#### [Aim of the task]
Please find every line in the entries below that contains the string "Sphére", and copy it.

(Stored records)
--------
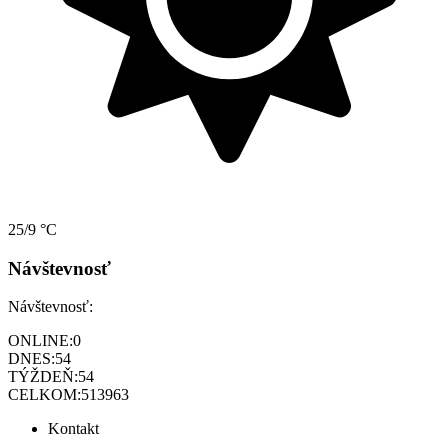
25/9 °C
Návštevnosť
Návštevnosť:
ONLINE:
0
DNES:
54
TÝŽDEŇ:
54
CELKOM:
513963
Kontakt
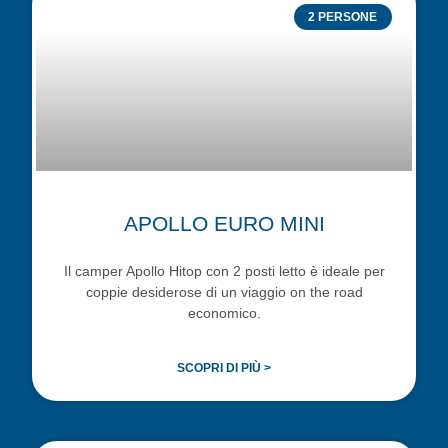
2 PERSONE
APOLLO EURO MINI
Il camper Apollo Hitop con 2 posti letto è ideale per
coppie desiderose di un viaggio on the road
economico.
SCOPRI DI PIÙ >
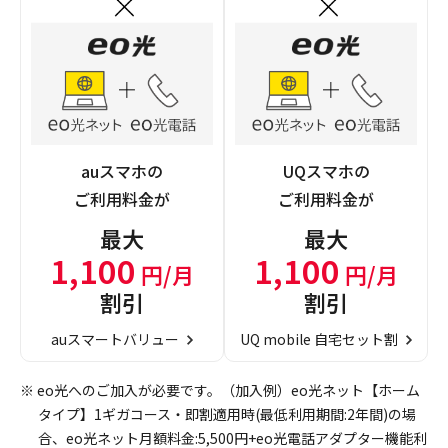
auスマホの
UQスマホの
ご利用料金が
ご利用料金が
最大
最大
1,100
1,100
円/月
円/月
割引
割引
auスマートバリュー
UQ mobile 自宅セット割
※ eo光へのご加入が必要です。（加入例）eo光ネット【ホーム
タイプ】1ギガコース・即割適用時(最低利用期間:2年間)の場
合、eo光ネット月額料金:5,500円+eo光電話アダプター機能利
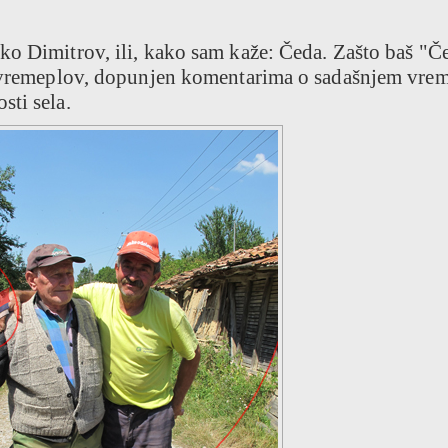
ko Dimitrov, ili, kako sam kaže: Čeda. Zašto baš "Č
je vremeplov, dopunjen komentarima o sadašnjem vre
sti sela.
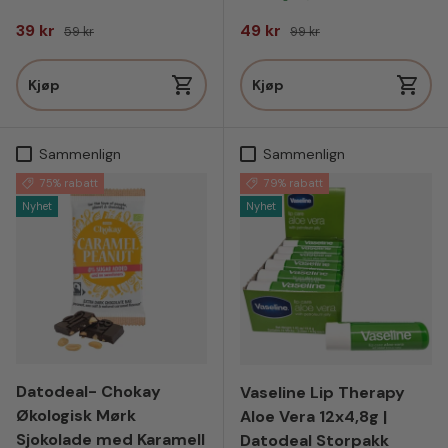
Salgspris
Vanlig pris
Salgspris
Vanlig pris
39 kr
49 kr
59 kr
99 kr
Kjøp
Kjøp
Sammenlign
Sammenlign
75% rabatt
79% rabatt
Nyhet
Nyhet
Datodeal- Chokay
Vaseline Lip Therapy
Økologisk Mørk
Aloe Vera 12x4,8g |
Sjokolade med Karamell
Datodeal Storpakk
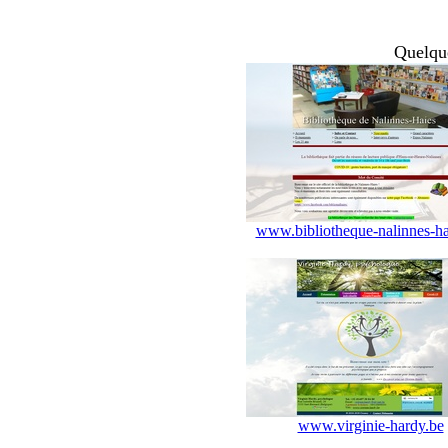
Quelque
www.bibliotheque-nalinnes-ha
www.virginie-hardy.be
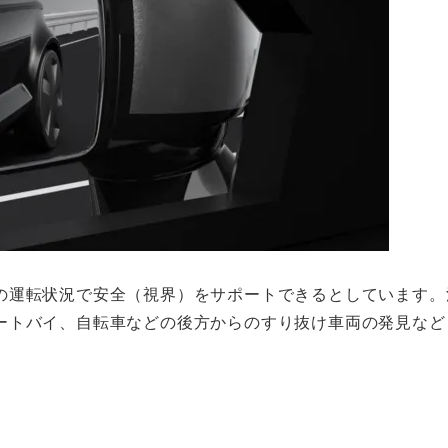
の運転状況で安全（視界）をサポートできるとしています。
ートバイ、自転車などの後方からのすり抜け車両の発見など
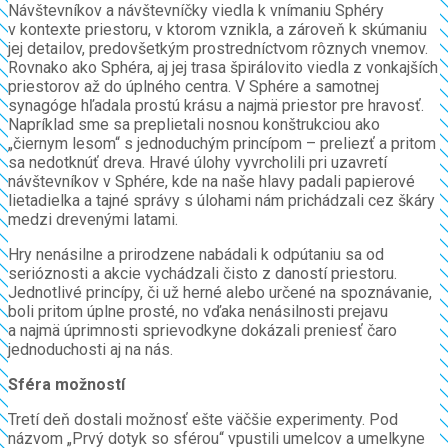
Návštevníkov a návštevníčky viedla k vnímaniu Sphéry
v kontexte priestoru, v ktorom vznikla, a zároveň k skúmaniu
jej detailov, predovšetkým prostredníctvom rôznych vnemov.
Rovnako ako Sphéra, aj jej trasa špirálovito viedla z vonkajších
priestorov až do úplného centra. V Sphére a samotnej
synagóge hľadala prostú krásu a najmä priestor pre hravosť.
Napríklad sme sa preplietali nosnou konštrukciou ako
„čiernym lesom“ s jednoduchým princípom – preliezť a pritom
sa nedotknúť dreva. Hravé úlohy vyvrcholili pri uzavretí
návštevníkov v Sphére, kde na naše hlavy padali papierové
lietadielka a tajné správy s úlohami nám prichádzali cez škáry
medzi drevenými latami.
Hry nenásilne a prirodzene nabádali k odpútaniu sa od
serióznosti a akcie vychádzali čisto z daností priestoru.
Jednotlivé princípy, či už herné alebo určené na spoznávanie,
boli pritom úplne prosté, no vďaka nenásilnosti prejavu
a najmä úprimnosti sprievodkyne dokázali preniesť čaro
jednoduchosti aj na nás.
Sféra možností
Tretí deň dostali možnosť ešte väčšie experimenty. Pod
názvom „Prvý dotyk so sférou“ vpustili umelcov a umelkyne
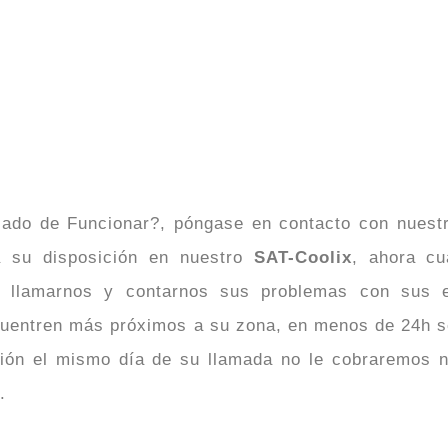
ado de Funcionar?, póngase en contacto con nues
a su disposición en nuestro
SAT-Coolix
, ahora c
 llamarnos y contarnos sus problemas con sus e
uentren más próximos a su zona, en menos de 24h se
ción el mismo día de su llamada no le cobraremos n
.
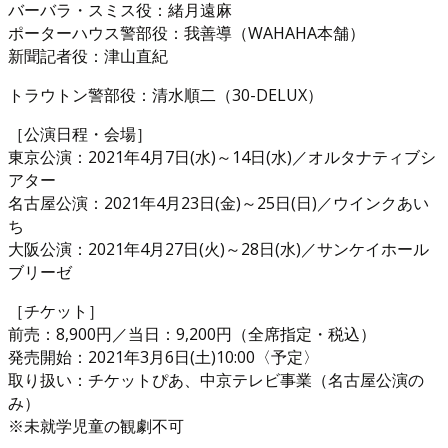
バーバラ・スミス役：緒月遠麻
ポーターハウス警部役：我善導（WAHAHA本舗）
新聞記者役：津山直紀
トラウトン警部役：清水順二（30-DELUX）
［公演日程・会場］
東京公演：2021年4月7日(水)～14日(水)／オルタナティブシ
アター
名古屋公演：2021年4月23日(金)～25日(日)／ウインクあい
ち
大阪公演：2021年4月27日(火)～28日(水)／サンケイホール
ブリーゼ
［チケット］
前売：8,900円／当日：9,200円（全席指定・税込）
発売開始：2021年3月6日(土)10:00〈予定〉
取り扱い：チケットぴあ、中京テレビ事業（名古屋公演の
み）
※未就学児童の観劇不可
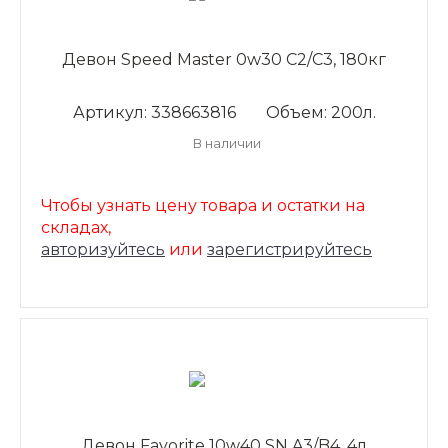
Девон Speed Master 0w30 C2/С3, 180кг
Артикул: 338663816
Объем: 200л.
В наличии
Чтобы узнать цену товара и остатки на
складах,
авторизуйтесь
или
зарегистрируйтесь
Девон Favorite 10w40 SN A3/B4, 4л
--------
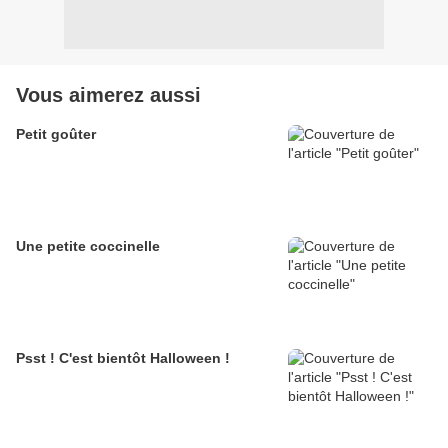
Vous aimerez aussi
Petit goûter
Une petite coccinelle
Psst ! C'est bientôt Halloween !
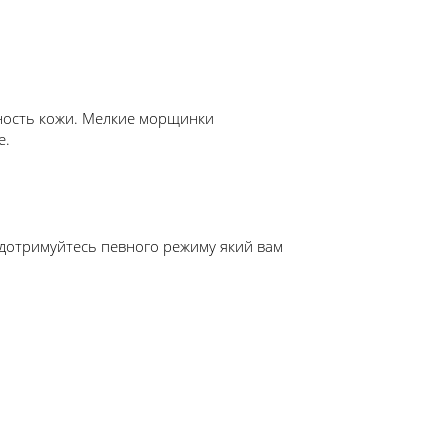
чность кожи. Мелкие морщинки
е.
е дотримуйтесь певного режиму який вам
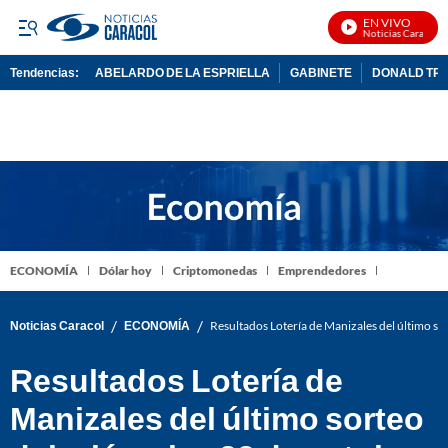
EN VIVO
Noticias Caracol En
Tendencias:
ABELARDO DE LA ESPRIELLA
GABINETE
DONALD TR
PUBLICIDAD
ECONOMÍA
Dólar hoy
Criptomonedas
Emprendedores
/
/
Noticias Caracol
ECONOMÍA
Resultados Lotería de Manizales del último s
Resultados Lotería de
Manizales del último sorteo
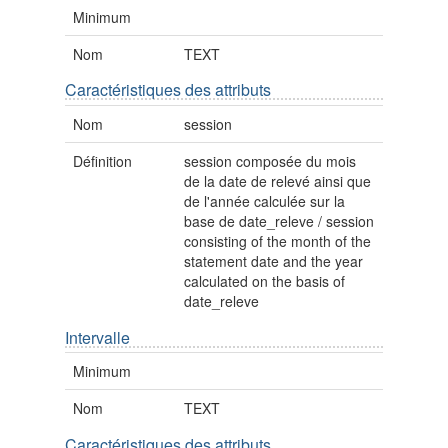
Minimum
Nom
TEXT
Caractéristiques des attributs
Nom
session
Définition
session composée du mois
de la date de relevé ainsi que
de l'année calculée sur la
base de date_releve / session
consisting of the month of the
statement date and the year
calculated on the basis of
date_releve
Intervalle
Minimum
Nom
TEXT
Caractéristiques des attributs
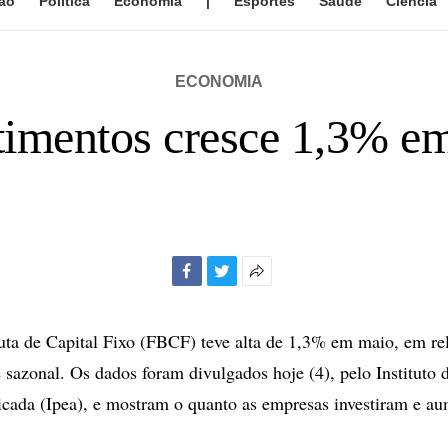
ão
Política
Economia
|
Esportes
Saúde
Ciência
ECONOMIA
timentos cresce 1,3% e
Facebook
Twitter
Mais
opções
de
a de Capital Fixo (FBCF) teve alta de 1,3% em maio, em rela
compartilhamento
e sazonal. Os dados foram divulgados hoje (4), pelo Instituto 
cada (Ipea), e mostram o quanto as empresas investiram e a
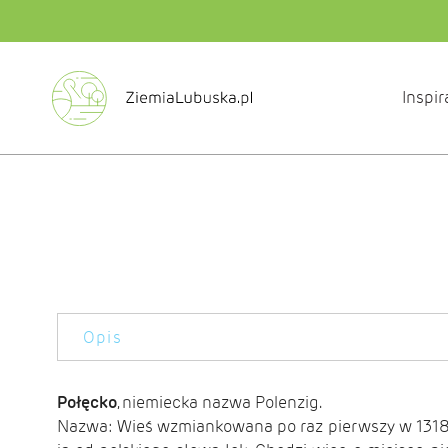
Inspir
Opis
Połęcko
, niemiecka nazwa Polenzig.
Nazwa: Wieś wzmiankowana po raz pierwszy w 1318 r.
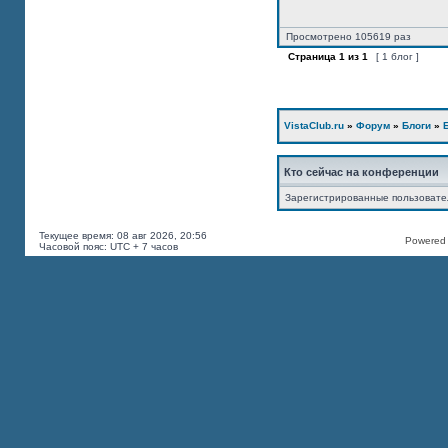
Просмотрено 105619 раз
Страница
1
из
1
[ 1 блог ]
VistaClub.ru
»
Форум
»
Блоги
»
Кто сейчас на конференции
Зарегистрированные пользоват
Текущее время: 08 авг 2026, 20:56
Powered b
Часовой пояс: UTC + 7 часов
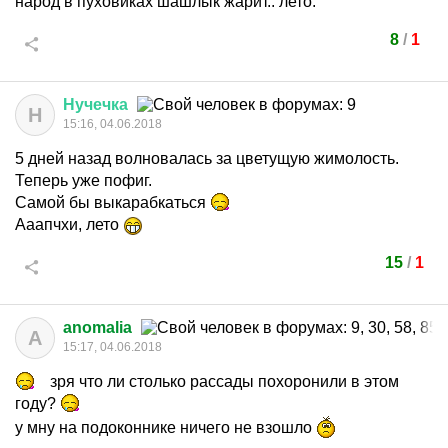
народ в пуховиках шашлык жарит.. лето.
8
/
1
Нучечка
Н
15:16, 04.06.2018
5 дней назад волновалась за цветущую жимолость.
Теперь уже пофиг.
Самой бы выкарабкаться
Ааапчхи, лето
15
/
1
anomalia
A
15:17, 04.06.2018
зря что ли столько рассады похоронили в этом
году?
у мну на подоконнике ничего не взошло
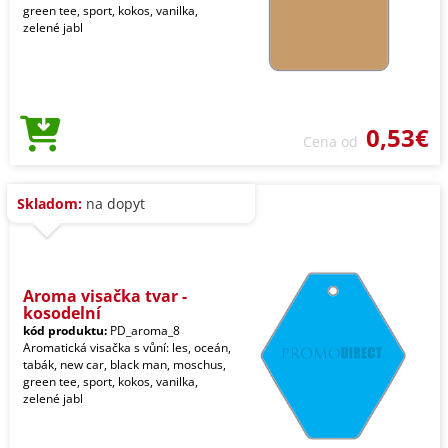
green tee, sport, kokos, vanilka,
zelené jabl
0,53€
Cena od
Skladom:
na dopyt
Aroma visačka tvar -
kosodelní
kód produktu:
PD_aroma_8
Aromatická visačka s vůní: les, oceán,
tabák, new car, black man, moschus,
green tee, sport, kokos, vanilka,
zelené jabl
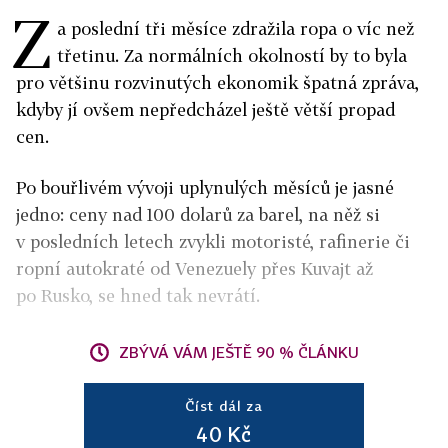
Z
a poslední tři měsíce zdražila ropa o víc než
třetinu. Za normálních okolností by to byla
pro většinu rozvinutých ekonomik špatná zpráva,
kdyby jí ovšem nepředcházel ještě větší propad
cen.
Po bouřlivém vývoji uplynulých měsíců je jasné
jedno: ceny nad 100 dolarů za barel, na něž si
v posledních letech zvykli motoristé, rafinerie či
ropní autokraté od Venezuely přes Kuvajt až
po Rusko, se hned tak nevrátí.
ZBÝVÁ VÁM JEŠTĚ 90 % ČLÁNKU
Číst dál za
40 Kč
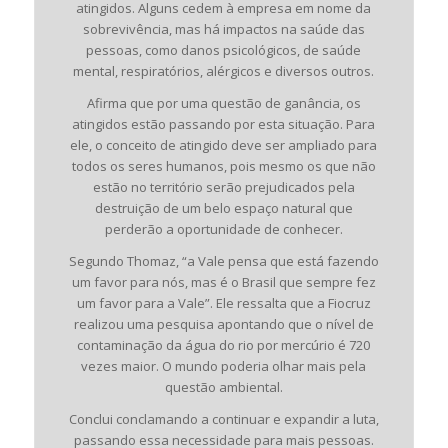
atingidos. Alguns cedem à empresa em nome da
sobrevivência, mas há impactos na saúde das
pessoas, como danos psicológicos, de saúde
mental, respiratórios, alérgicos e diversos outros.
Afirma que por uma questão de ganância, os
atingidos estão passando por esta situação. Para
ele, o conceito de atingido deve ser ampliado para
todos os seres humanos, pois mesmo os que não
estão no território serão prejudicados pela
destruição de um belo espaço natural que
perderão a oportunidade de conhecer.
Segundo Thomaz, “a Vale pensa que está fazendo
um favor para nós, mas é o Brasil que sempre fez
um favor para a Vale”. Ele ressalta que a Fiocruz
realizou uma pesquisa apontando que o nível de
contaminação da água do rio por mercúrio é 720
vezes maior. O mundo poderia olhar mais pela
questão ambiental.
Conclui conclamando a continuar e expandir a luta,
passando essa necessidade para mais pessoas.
--------
#### [Written answer]
priestorov až do úplného centra. V Sphére a samotnej
návštevníkov v Sphére, kde na naše hlavy padali papierové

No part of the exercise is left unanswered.